Who said Hoosiers were fat? |
So I got caught yesterday. My daughter showed up before my second cup of coffee and dragged me to the Annual Downtown Madison Christmas Parade. My grandson was to play trumpet in the high school band. Actually, I like band music, and the uniforms are usually very sharp, so I went without protest. What a rip-off! As the band passed us they held their instruments to their chests and marched by in silence. They left their uniforms in the band room and instead wore sweatshirts with girly scrolly stuff on the front. $20 says those guys will never wear those shirts again. They'd rather wear their sisters' skirts. Make no mistake, I admire these students for giving up their Saturday morning for grandmothers, I just wish they weren't forced to dress like them.
Holy smokes! Did I pay that speeding ticket? |
We don't have too many exciting entries in our parades, so we always start with law enforcement showing off their rolling stock. Even with their sirens going at full tilt it's hard to stay awake. Before we get to see the parade we also have to clap and cheer for the snow plow, the street sweeper, and four utility trucks. To make them Christmasy, the drivers often wear Santa hats.
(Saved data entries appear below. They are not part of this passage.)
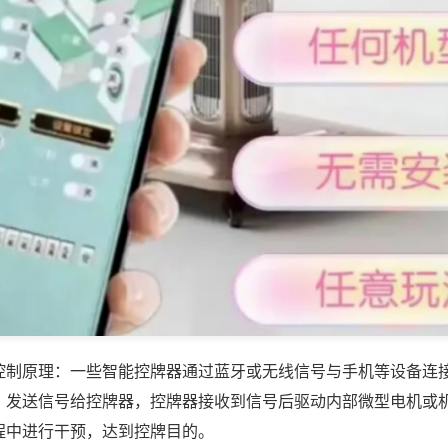
控制原理：一些智能控牌器通过蓝牙或无线信号与手机等设备连
，发送信号给控牌器，控牌器接收到信号后驱动内部微型电机或
程中进行干预，达到控牌目的。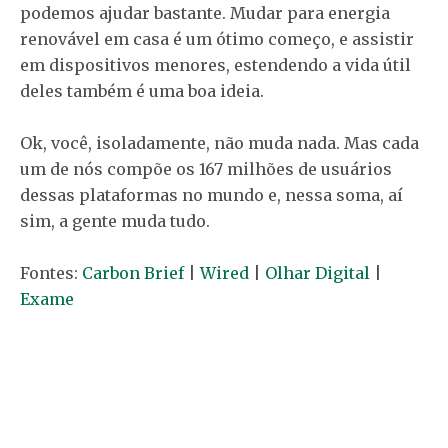
podemos ajudar bastante. Mudar para energia
renovável em casa é um ótimo começo, e assistir
em dispositivos menores, estendendo a vida útil
deles também é uma boa ideia.
Ok, você, isoladamente, não muda nada. Mas cada
um de nós compõe os 167 milhões de usuários
dessas plataformas no mundo e, nessa soma, aí
sim, a gente muda tudo.
Fontes:
Carbon Brief
|
Wired
|
Olhar Digital
|
Exame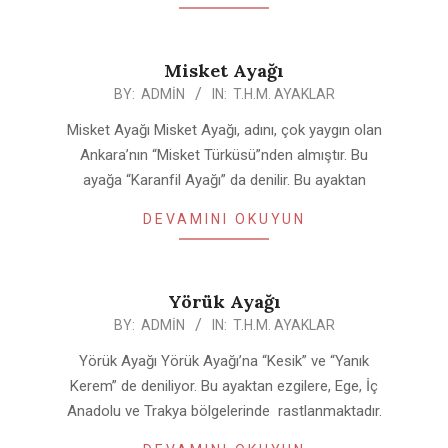
Misket Ayağı
2020-
BY:
ADMIN
IN:
T.H.M. AYAKLAR
04-
Misket Ayağı Misket Ayağı, adını, çok yaygın olan
25
Ankara’nın “Misket Türküsü”nden almıştır. Bu
ayağa “Karanfil Ayağı” da denilir. Bu ayaktan
DEVAMINI OKUYUN
Yörük Ayağı
2020-
BY:
ADMIN
IN:
T.H.M. AYAKLAR
04-
Yörük Ayağı Yörük Ayağı’na “Kesik” ve “Yanık
25
Kerem” de deniliyor. Bu ayaktan ezgilere, Ege, İç
Anadolu ve Trakya bölgelerinde rastlanmaktadır.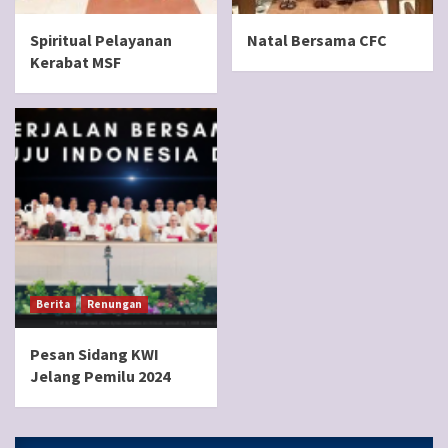
Spiritual Pelayanan
Natal Bersama CFC
Kerabat MSF
Berita
Renungan
Pesan Sidang KWI
Jelang Pemilu 2024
By the time the Oscar Mayer Wiener car drove by, we were ready for excitement. This parade-goer was overwhelmed with emotion. After I took this photo he turned toward the street and with tears in his eyes, and his hand on his chest, sang loudly,
"Oh, I wish I were an Oscar Mayer wiener."
Those of us nearby were overcome with hometown pride. We gave this guy a big group hug. He smelled like maple syrup.